InfoSecBulletin Cybersecurity for mankind
It is no secret that medical records are a valuable asset for cybercriminals. Unfortunately, the threat continues to grow as a dental firm confirmed that the personal information of almost nine million people was compromised in a data breach in February. Adding to the woes of crypto investors, Jimbox Protocol was hacked during the weekend, resulting in a loss of approximately $ 7.5 million in Ethereum. Your browsing history is also at risk of being stolen by attackers. How? This is possible via a new ‘Hot Pixels’ attack uncovered by researchers. Read along to know more.
01
Managed Care of North America (MCNA) Dental disclosed that the personal information of almost nine million people was compromised in a data breach that occurred in February. Patients, parents, guardians, and guarantors were among the impacted ones.
02
Jimbox Protocol was hacked to steal approximately $7.5 million (4000 Ether). It is the latest victim in the growing number of DeFi protocol attacks, wherein attackers exploited a vulnerability related to the lack of slippage control of liquidity conversions.
03
An investigation revealed that the Meta Pixel tracking tool used by medical websites under NHS trusts is leaking details about patients’ medical conditions, appointments, and treatments on Facebook.
04
JPCERT/CC confirmed that attackers are using a new Golang malware, dubbed, GobRAT, to infect Linux routers. The attack leverages known vulnerabilities for propagation and targets users across Japan.
05
The U.S. Department of Defense is prepping up to bolster cyber defense as it sent its new classified cyber strategy to Congress. The new strategy is the first since 2018 and follows the National Cybersecurity Strategy, which was released in March.
06
A group of academics discovered the new Hot Pixels attack that can enable attackers to exfiltrate information from Chrome and Safari browsers. It works by analyzing frequency, power, and temperature on modern system-on-a-chip (SoCs) and graphics processing units (GPUs).
07
A new phishing technique was found leveraging the ‘File Archiver in the Browser’ exploit to trick users into downloading malicious files (by masking under the .zip domain) onto their systems. This comes to light as Google recently released eight new TLDs, including .mov and .zip.
08
Kyocera, a global electronics manufacturer, was one of several companies that were impacted due to a breach at Fujitsu last year.
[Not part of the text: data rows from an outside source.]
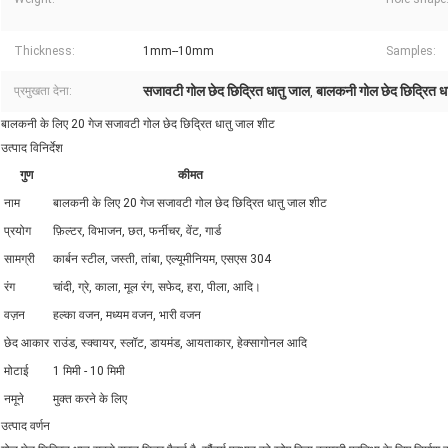
Thickness:
1mm--10mm
Samples:
सजावटी गोल छेद छिद्रित धातु जाल
बालकनी गोल छेद छिद्रित ध
प्रमुखता देना:
,
बालकनी के लिए 20 गेज सजावटी गोल छेद छिद्रित धातु जाल शीट
उत्पाद विनिर्देश
गुण
कीमत
नाम
बालकनी के लिए 20 गेज सजावटी गोल छेद छिद्रित धातु जाल शीट
प्रयोग
फ़िल्टर, विभाजन, छत, फर्नीचर, वेंट, गार्ड
सामग्री
कार्बन स्टील, जस्ती, तांबा, एल्यूमीनियम, एसएस 304
रंग
चांदी, ग्रे, काला, मूल रंग, सफेद, हरा, पीला, आदि।
वज़न
हल्का वजन, मध्यम वजन, भारी वजन
छेद आकार
राउंड, स्क्वायर, स्लॉट, डायमंड, आयताकार, हेक्सागोनल आदि
मोटाई
1 मिमी - 10 मिमी
नमूने
मुक्त करने के लिए
उत्पाद वर्णन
LockBit is suspected to be behind the attack, wherein the gang has demanded an unspecified ransom to be paid by June 9.
09
The Python Package Index (PyPI) announced the mandatory use of 2FA for all software publishers, by the end of the year. This will enhance the security of the platform and prevent accounts from being compromised to launch supply chain attacks.
10
Suffolk County, New York, is struggling to recover from an eight-month-old ransomware attack that crippled its digital systems. So far, the incident has cost the County almost $18 million for investigation and restoration.